# Stackmat Timer Problem



## nitrocan (Sep 26, 2008)

I've had this problem for a while, and couldn't fix it. When I turn on the stackmat timer, I place my hands on it, the red light flashes, and just about when the green light is going to flash, everything on the screen goes crazy and it shuts itself down. I sometimes can make it start if I can let go of it just at the right time (Which just happens 1/100). Has anyone else encountered this problem before? Or should I just get a new one?


----------



## Neroflux (Sep 26, 2008)

sounds like you need a new battery.


----------



## masterofthebass (Sep 26, 2008)

^^ seconded

100% sure you need a new battery.


----------



## nitrocan (Sep 26, 2008)

That was a relief  Ok thanks.


----------



## CAT13 (Sep 26, 2008)

stackmat timers do weird things when you need a new battery. One time, my battery was almost dead, so the timer started counting really fast.

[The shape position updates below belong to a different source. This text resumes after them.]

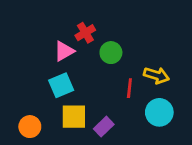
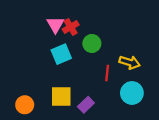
pink triangle: (64, 51) -> (55, 25), moved, turned -30
cyan square: (61, 85) -> (61, 54), moved

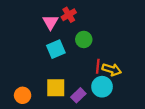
red cross: (71, 27) -> (69, 15), moved
yellow arrow: (130, 62) -> (112, 70), moved
cyan circle: (132, 93) -> (102, 87), moved

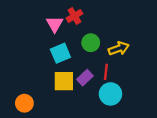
yellow arrow: (112, 70) -> (119, 49), moved, turned -36
yellow square: (56, 88) -> (64, 81), moved
purple rectangle: (78, 95) -> (85, 78), moved

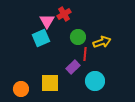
cyan square: (60, 53) -> (41, 38), moved
red line: (106, 72) -> (85, 54), moved
yellow square: (64, 81) -> (50, 83), moved

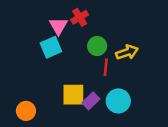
purple rectangle: (73, 67) -> (91, 101), moved
yellow square: (50, 83) -> (73, 95), moved

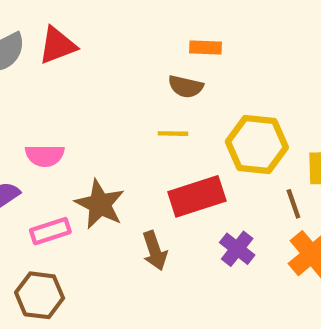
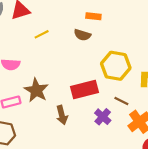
yellow line: (173, 134) -> (42, 34), moved, turned -32
brown line: (293, 204) -> (121, 101), moved, turned -48

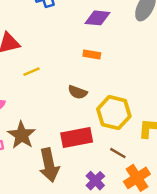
brown semicircle: (82, 35) -> (78, 92), moved
brown arrow: (62, 115) -> (49, 165), size x1.5
purple cross: (103, 117) -> (95, 181), moved

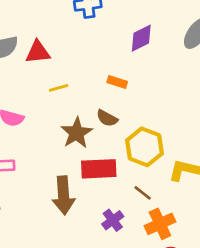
purple diamond: (97, 18) -> (141, 38), turned -40
orange rectangle: (92, 55) -> (117, 82), moved
brown star: (22, 135) -> (77, 133), moved

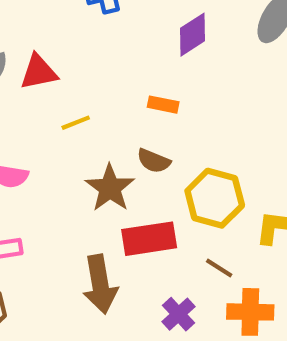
orange cross: (160, 224) -> (250, 312), turned 32

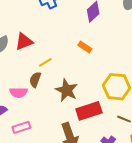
orange rectangle: (163, 105) -> (85, 47), turned 32
brown semicircle: (154, 161) -> (35, 80), moved, turned 98

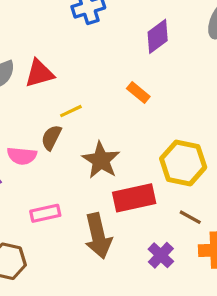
pink rectangle: (21, 127) -> (45, 213), moved

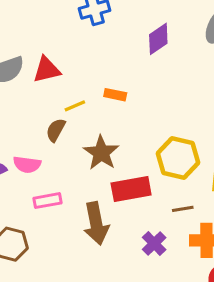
orange rectangle: (138, 92) -> (115, 95), moved, turned -30
pink semicircle: (22, 156) -> (27, 165), moved
brown line: (190, 217) -> (183, 209), turned -40

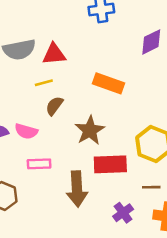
orange rectangle: (115, 95) -> (108, 83), size x1.6
yellow line: (75, 106) -> (44, 83), moved

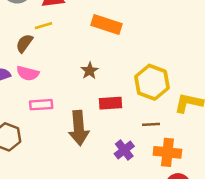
brown semicircle: (54, 106) -> (24, 43), moved
brown star: (90, 130) -> (90, 71), size x0.6
red rectangle: (110, 164) -> (111, 103), size x0.7

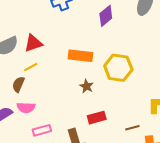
brown star: (90, 71) -> (87, 86), moved
yellow hexagon: (152, 82) -> (118, 68), moved

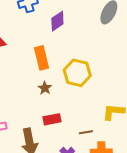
purple diamond: (106, 16) -> (57, 21), moved
orange rectangle: (80, 56) -> (42, 58), turned 65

So when I really got ~30 seconds at the time, it would say that I got ~45 seconds.


----------



## waffle=ijm (Sep 26, 2008)

yes its the battery


----------



## PCwizCube (Sep 26, 2008)

nitrocan said:


> I've had this problem for a while, and couldn't fix it. When I turn on the stackmat timer, I place my hands on it, the red light flashes, and just about when the green light is going to flash, everything on the screen goes crazy and it shuts itself down. I sometimes can make it start if I can let go of it just at the right time (Which just happens 1/100). Has anyone else encountered this problem before? Or should I just get a new one?


Please search the forums. The problem has already been brought up.
http://www.speedsolving.com/forum/showthread.php?t=4446&highlight=

And yes, it's the battery problem. Get a new battery.


----------



## a510592 (Nov 19, 2010)

So I just got my stackmat timer and I have a similar problem. When I put my hands on the timer, the red light comes on, then the green light just as it should, but when I let go to solve my cube the lights stay lit and the timer doesn't start counting. I turn off the power and turn it back on and it starts working again. This happens 50% of the time I use my timer. Any thoughts?


----------